Title: Compressive and Time-Dependent Strength of Concrete Masonry Constructed with Type M Mortar and Grouts Containing High Volume of Fly Ash and Slag
Author(s): Fernando S. Fonseca, Scott M. Watterson, and Kurt Siggard
Publication: Materials Journal
Appears on pages(s): 185-195
Keywords: concrete masonry; fly ash; ground-granulated blast-furnace slag (GGBFS); grout; high-volume fly ash; masonry; masonry prisms; strength evolution; supplementary cementitious materials (SCMs)
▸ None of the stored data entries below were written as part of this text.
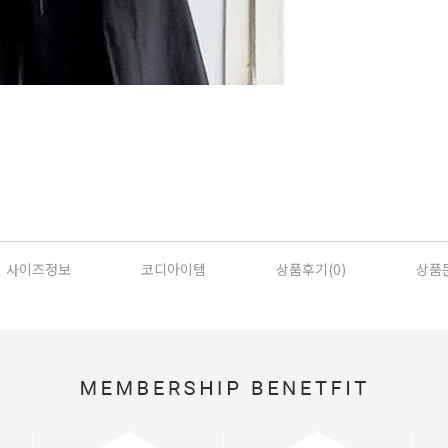
사이즈정보
코디아이템
상품후기(
0
)
상품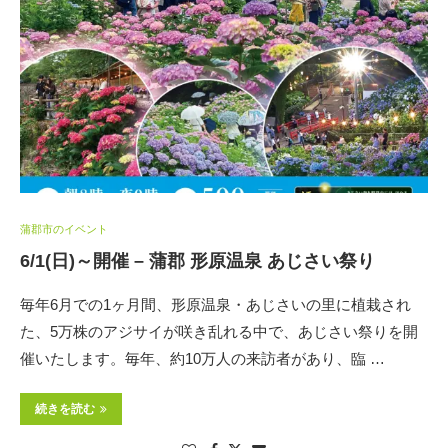
蒲郡市のイベント
6/1(日)～開催 – 蒲郡 形原温泉 あじさい祭り
毎年6月での1ヶ月間、形原温泉・あじさいの里に植栽され
た、5万株のアジサイが咲き乱れる中で、あじさい祭りを開
催いたします。毎年、約10万人の来訪者があり、臨 …
続きを読む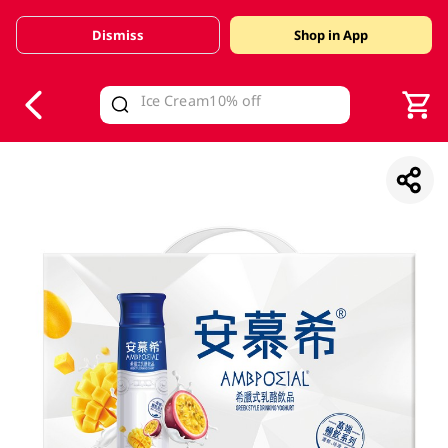
Dismiss
Shop in App
V
alid Until 30 June 2026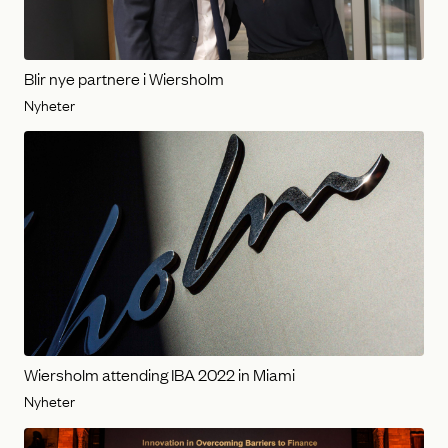
Blir nye partnere i Wiersholm
Nyheter
Wiersholm attending IBA 2022 in Miami
Nyheter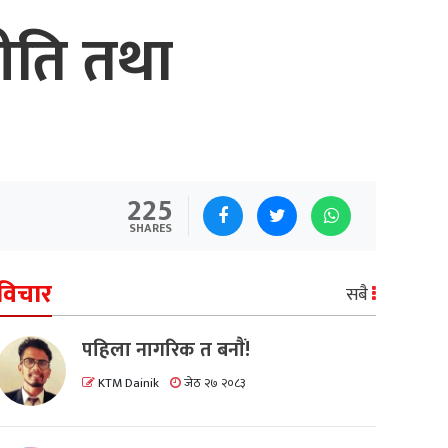
नीति तथा
225
SHARES
विचार
सबै
पहिला नागरिक त बनाैं!
KTM Dainik
जेठ २७ २०८३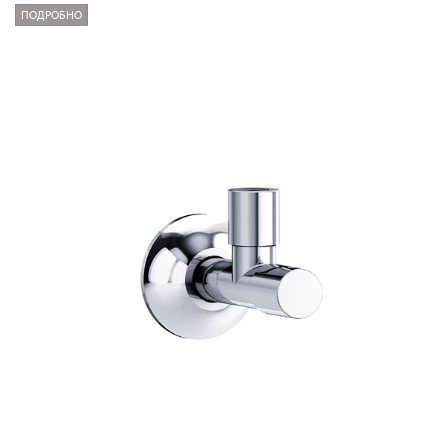
ПОДРОБНО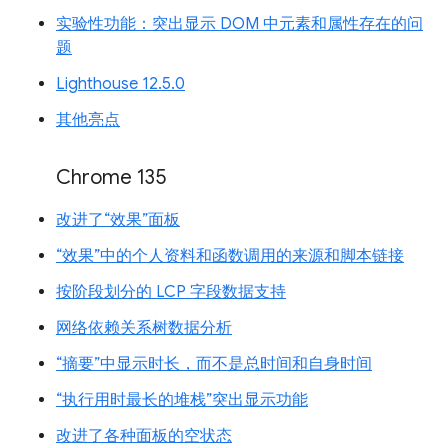
实验性功能：突出显示 DOM 中元素和属性存在的问
题
Lighthouse 12.5.0
其他亮点
Chrome 135
改进了“效果”面板
“效果”中的个人资料和函数调用的来源和脚本链接
按阶段划分的 LCP 字段数据支持
网络依赖关系树数据分析
“摘要”中显示时长，而不是总时间和自身时间
“执行用时最长的堆栈”突出显示功能
改进了各种面板的空状态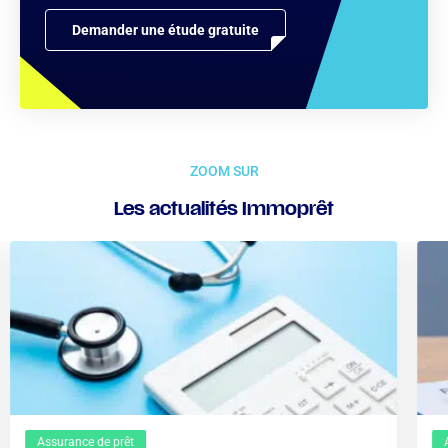
Demander une étude gratuite
ZOOM SUR
Les actualités Immoprêt
Assurance de prêt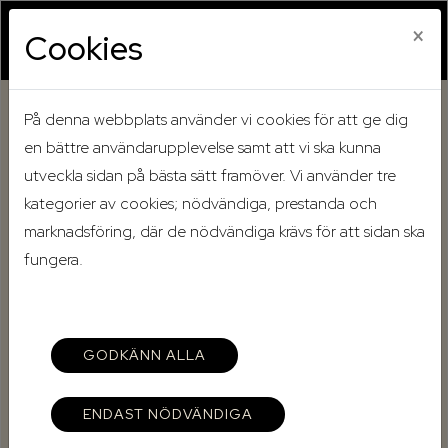
×
Cookies
På denna webbplats använder vi cookies för att ge dig
Hem
Mina sidor
en bättre användarupplevelse samt att vi ska kunna
utveckla sidan på bästa sätt framöver. Vi använder tre
Mina sidor
kategorier av cookies; nödvändiga, prestanda och
marknadsföring, där de nödvändiga krävs för att sidan ska
fungera.
Mobilt BankID
Lösenord
GODKÄNN ALLA
ENDAST NÖDVÄNDIGA
Starta Mobilt BankID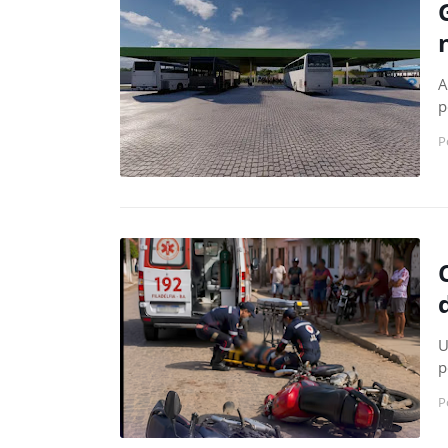
A
p
P
U
p
P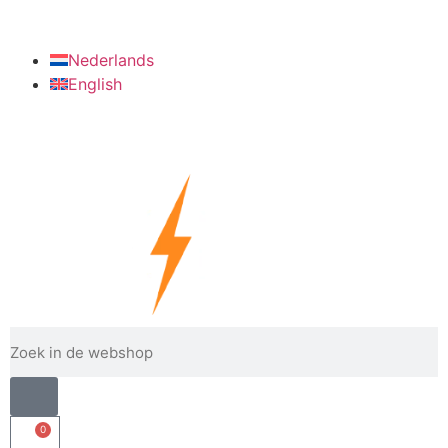
info@verzinkshop.nl
+31 6 28090022
Nederlands
English
0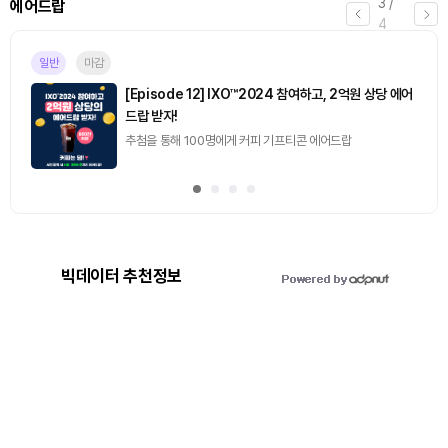
3
/
에어드랍
4
일반
마감
[Episode 12] IXO™2024 참여하고, 2억원 상당 에어
드랍 받자!
추첨을 통해 100명에게 커피 기프티콘 에어드랍
빅데이터 추천정보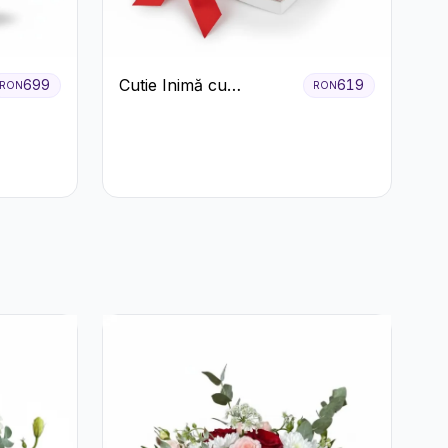
Cutie Inimă cu
699
619
RON
RON
Trandafiri Roșii și
Bomboane Raffaello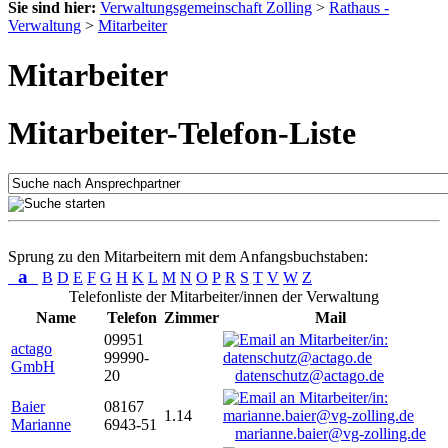
Sie sind hier:
Verwaltungsgemeinschaft Zolling
>
Rathaus -
Verwaltung
>
Mitarbeiter
Mitarbeiter
Mitarbeiter-Telefon-Liste
Sprung zu den Mitarbeitern mit dem Anfangsbuchstaben:
a
B
D
E
F
G
H
K
L
M
N
O
P
R
S
T
V
W
Z
Telefonliste der Mitarbeiter/innen der Verwaltung
Name
Telefon
Zimmer
Mail
09951
actago
99990-
GmbH
20
datenschutz@actago.de
Baier
08167
1.14
Marianne
6943-51
marianne.baier@vg-zolling.de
A testing program was conducted to determine whether concrete masonry prisms constructed with Type M mortar and grouts containing high volumes of supplemental cementitious materials (SCMs) could meet minimum masonry compressive strength requirements. Research focused on replacing portland cement (PC) with Class F fly ash and ground-granulated blast-furnace slag (GGBFS) in quantities larger than those currently allowed by technical standards. In addition, the research evaluated the development of the compressive strength of the prisms with time. Thus, specimens were tested at 14, 28, 42, 56, and 90 days. The control prism group contained grout with only PC. In the second prism group, the grout had Class F fly ash replacing PC at rates of 45, 55, and 65% while in the third prism group the grout had Class F fly ash and GGBFS combinations replacing PC at rates of 65, 75, and 85%. The compressive strength of all prisms exceeded the minimum compressive strength requirement of 10.34 MPa (1500 psi) at 28 days, although the 65% fly ash grout mixture itself did not meet the minimum grout compressive strength of 13.79 MPa (2000 psi) at 28 days. A lower estimate of the ultimate strength of grouted prisms constructed with grouts containing high volumes of SCM can be estimated by multiplying the strength measured at 14 days by 1.2 and 1.3 for prisms with binary and ternary grouts, respectively.